Since 2018, Volkswagen has used selective catalytic reduction (SCR) technology in its diesel cars. SCR technology involves adding a solution of ammonia to treat exhaust gas and remove pollutants. The fluid used in most SCR systems is AdBlue, which is stored in the vehicle’s exhaust where it converts nitrogen oxide (NOx) gasses into nitrogen and water. Volkswagen has developed a new SCR system using what the company calls “twin dosing”, in which AdBlue is injected upstream of two SCR converters which are arranged in series, meaning that the NOx conversion process is repeated at a lower temperature, expanding the window for after-treatment of exhaust gases, and preventing excess ammonia slip.

According to Volkswagen, tests have shown that the twin dosing technology reduces NOx levels by about 80 per cent compared to previous SCR models. The company plans to introduce this technology to all models with 2.0 TDI Evo engines, like the Passat and Golf.

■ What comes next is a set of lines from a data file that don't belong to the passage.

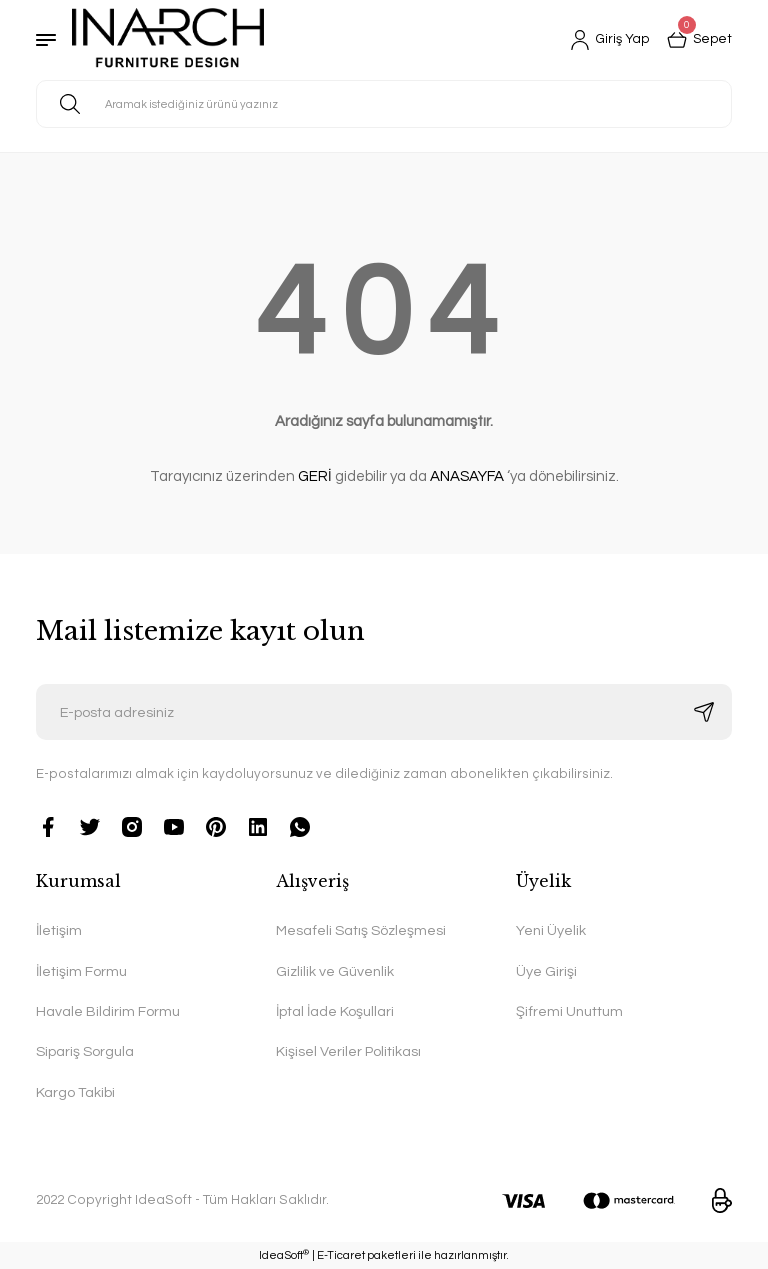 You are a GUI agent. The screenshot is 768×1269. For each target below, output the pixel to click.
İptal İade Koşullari (335, 1011)
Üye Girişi (546, 971)
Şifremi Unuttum (569, 1011)
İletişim (59, 930)
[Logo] (168, 40)
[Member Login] (606, 40)
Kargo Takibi (75, 1092)
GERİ (315, 476)
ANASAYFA (467, 476)
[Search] (384, 104)
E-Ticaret (341, 1255)
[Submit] (704, 712)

This technology could help the company quell consumer emissions concerns. A study conducted by Leeds University’s Institute of Transport Studies showed that the 2016 model of the Volkswagen Polo 1.4 TDI had emitted roughly the same amount of nitrogen dioxide (NO2) per kilometre as a diesel lorry. Volkswagen has been the subject of emissions controversy, following revelations in 2015 that the company had used cheating technology to pass emissions tests without reducing emissions on the road. In recent years the company has attempted to adjust its business model toward a more sustainable portfolio, investing in electric vehicle technology, reported on here, and carbon offsetting programmes for Volkswagen Group members like Porsche, reported on here.